Tag Archives: Learning By Demonstration

Mixing human advice and reward functions for improving reinforcement learning of motor skills in robots with a nice related work on interactive RL

Carlos Celemin, Guilherme Maeda, Javier Ruiz-del-Solar, Jan Peters, Jens Kober, Reinforcement learning of motor skills using Policy Search and human corrective advice, The International Journal of Robotics Research, Vol 38, Issue 14, 2019, DOI: 10.1177/0278364919871998.

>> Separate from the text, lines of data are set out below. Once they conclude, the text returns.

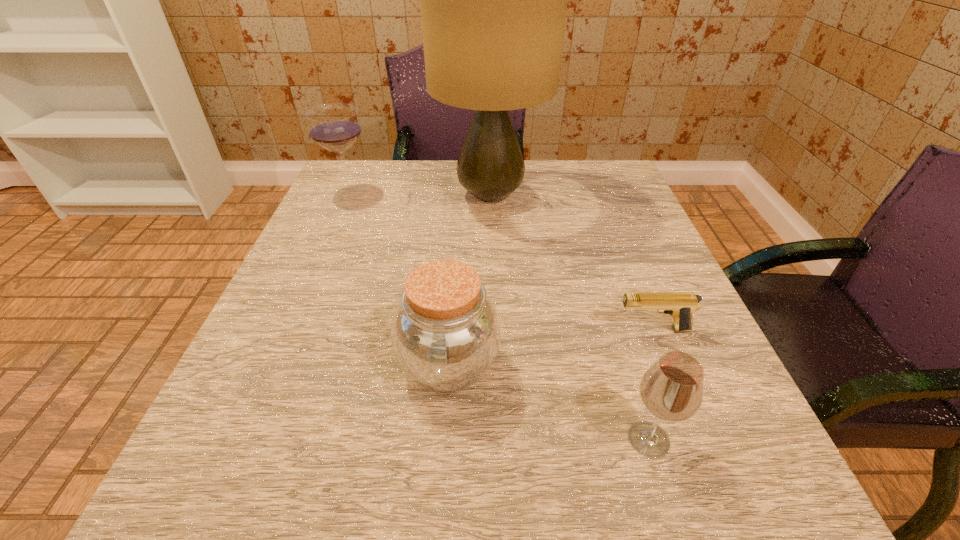 Identify the location of object located at the far left corner. This screenshot has height=540, width=960. (335, 127).

Image resolution: width=960 pixels, height=540 pixels. I want to click on object present at the near right corner, so click(x=672, y=389).

Locate an element on the screen. This screenshot has height=540, width=960. free space at the far edge is located at coordinates (543, 164).

Locate an element on the screen. This screenshot has height=540, width=960. vacant space at the near edge of the desktop is located at coordinates (552, 494).

In the image, there is a desktop. Where is `blank space at the left edge`? blank space at the left edge is located at coordinates (322, 316).

The image size is (960, 540). Find the location of `vacant area at the right edge`. vacant area at the right edge is located at coordinates (736, 402).

I want to click on vacant area at the far left corner, so click(x=382, y=208).

In the image, there is a desktop. At what (x,y) coordinates should I click in order to perform the action: click on vacant space at the near left corner. Please return your answer as a coordinate pair (x, y). Image resolution: width=960 pixels, height=540 pixels. Looking at the image, I should click on (199, 467).

Identify the location of vacant space at the far right corner. (609, 190).

Where is `empty space that is in between the farther wineglass and the pistol`? The image size is (960, 540). empty space that is in between the farther wineglass and the pistol is located at coordinates (501, 261). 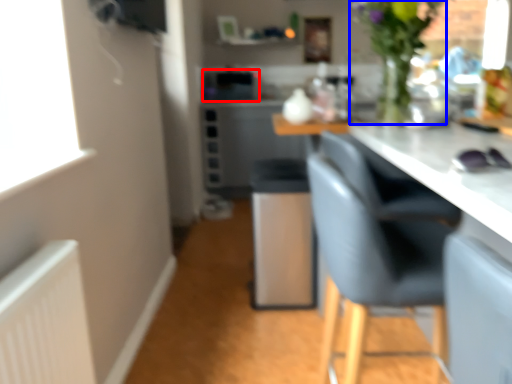 Question: Which point is further to the camera, appliance (highlighted by a red box) or floral arrangement (highlighted by a blue box)?

Choices:
 (A) appliance
 (B) floral arrangement

Answer: (A) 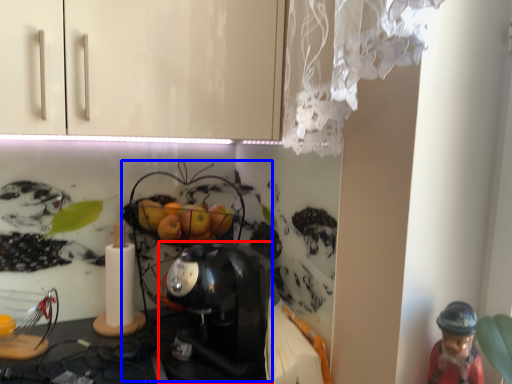 Question: Which object appears farthest to the camera in this image, coffee maker (highlighted by a red box) or toy (highlighted by a blue box)?

Choices:
 (A) coffee maker
 (B) toy

Answer: (B) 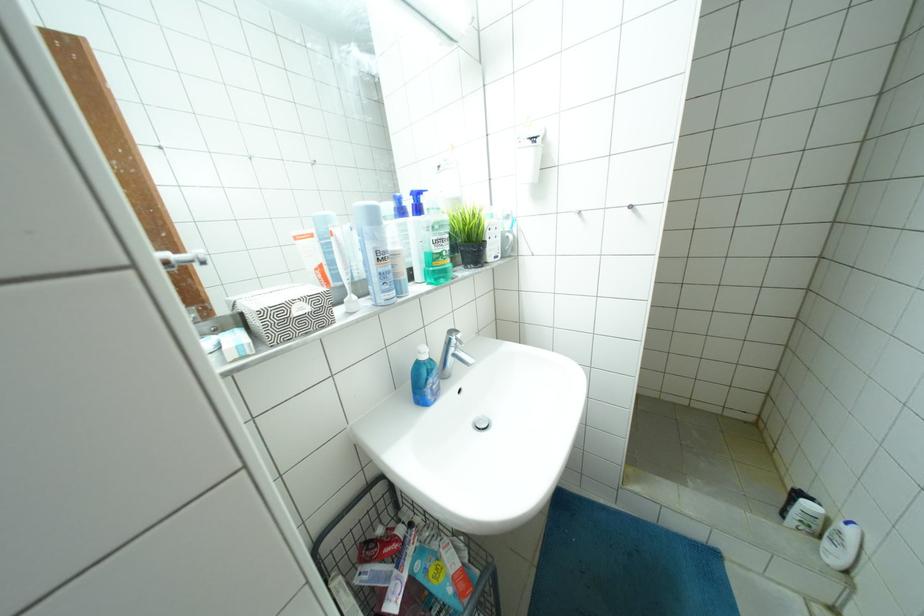 Find the location of a particular element. The height and width of the screenshot is (616, 924). red toothpaste tube is located at coordinates (380, 546). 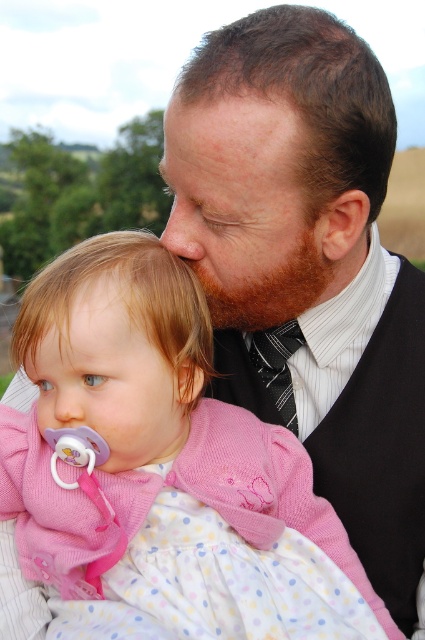 Is black silk tie at center behind matte skin nose at center?

That is True.

Between black silk tie at center and matte skin nose at center, which one has more height?

Standing taller between the two is matte skin nose at center.

Does point (289, 355) come closer to viewer compared to point (201, 253)?

No, (289, 355) is further to viewer.

At what (x,y) coordinates should I click in order to perform the action: click on black silk tie at center. Please return your answer as a coordinate pair (x, y). Image resolution: width=425 pixels, height=640 pixels. Looking at the image, I should click on (277, 365).

Can you confirm if smooth black tie at center is taller than pink knitted dress at center?

Yes, smooth black tie at center is taller than pink knitted dress at center.

Is point (314, 141) in front of point (51, 276)?

Yes, it is.

This screenshot has height=640, width=425. In order to click on smooth black tie at center in this screenshot , I will do `click(311, 262)`.

Find the location of `smooth black tie at center`. smooth black tie at center is located at coordinates point(311,262).

Who is shorter, black silk tie at center or pink matte pacifier at lower left?

Standing shorter between the two is pink matte pacifier at lower left.

Between black silk tie at center and pink matte pacifier at lower left, which one appears on the left side from the viewer's perspective?

Positioned to the left is pink matte pacifier at lower left.

Between point (289, 417) and point (74, 406), which one is positioned in front?

Point (74, 406)

I want to click on black silk tie at center, so click(277, 365). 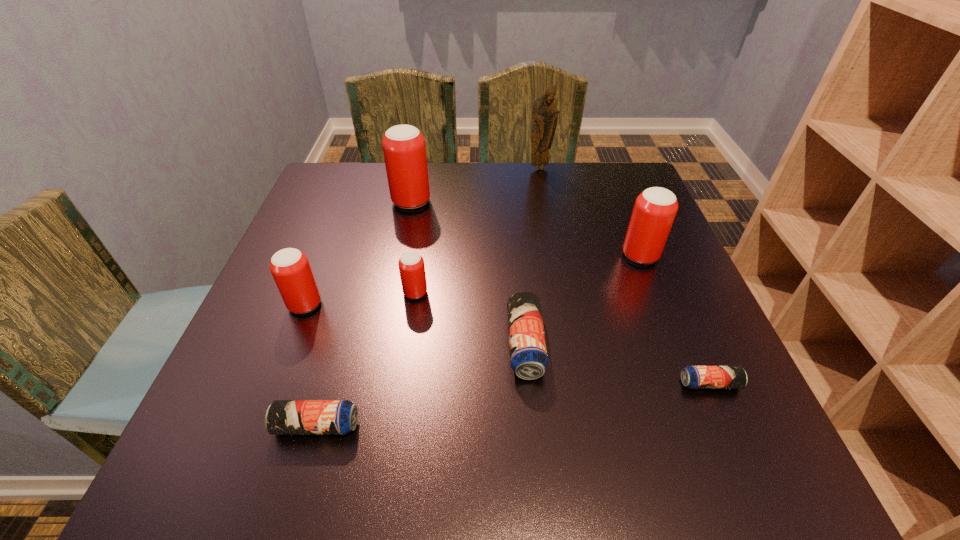 You are a GUI agent. You are given a task and a screenshot of the screen. Output one action in this format:
    pyautogui.click(x=<x>, y=<y>)
    Task: Click on the third object from right to left
    
    Given the screenshot: What is the action you would take?
    pyautogui.click(x=545, y=114)

You are a GUI agent. You are given a task and a screenshot of the screen. Output one action in this format:
    pyautogui.click(x=<x>, y=<y>)
    Task: Click on the farthest object
    
    Given the screenshot: What is the action you would take?
    pyautogui.click(x=545, y=114)

I want to click on the biggest red beer can, so click(x=404, y=149).

This screenshot has width=960, height=540. What are the coordinates of `the tallest beer can` in the screenshot? It's located at (404, 149).

What are the coordinates of `the rightmost red beer can` in the screenshot? It's located at (655, 208).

Robot learning problems are limited by physical constraints, which make learning successful policies for complex motor skills on real systems unfeasible. Some reinforcement learning methods, like Policy Search, offer stable convergence toward locally optimal solutions, whereas interactive machine learning or learning-from-demonstration methods allow fast transfer of human knowledge to the agents. However, most methods require expert demonstrations. In this work, we propose the use of human corrective advice in the actions domain for learning motor trajectories. Additionally, we combine this human feedback with reward functions in a Policy Search learning scheme. The use of both sources of information speeds up the learning process, since the intuitive knowledge of the human teacher can be easily transferred to the agent, while the Policy Search method with the cost/reward function take over for supervising the process and reducing the influence of occasional wrong human corrections. This interactive approach has been validated for learning movement primitives with simulated arms with several degrees of freedom in reaching via-point movements, and also using real robots in such tasks as “writing characters” and the ball-in-a-cup game. Compared with standard reinforcement learning without human advice, the results show that the proposed method not only converges to higher rewards when learning movement primitives, but also that the learning is sped up by a factor of 4–40 times, depending on the task.

Learning from demonstration through inverse reinforcement learning enhaced with neural network for generalizing demonstrations and improve visiting of states

Chen Xia, Abdelkader El Kamel, Neural inverse reinforcement learning in autonomous navigation, Robotics and Autonomous Systems, Volume 84, 2016, Pages 1-14, ISSN 0921-8890, DOI: 10.1016/j.robot.2016.06.003.

Designing intelligent and robust autonomous navigation systems remains a great challenge in mobile robotics. Inverse reinforcement learning (IRL) offers an efficient learning technique from expert demonstrations to teach robots how to perform specific tasks without manually specifying the reward function. Most of existing IRL algorithms assume the expert policy to be optimal and deterministic, and are applied to experiments with relatively small-size state spaces. However, in autonomous navigation tasks, the state spaces are frequently large and demonstrations can hardly visit all the states. Meanwhile the expert policy may be non-optimal and stochastic. In this paper, we focus on IRL with large-scale and high-dimensional state spaces by introducing the neural network to generalize the expert’s behaviors to unvisited regions of the state space and an explicit policy representation is easily expressed by neural network, even for the stochastic expert policy. An efficient and convenient algorithm, Neural Inverse Reinforcement Learning (NIRL), is proposed. Experimental results on simulated autonomous navigation tasks show that a mobile robot using our approach can successfully navigate to the target position without colliding with unpredicted obstacles, largely reduce the learning time, and has a good generalization performance on undemonstrated states. Hence prove the robot intelligence of autonomous navigation transplanted from limited demonstrations to completely unknown tasks.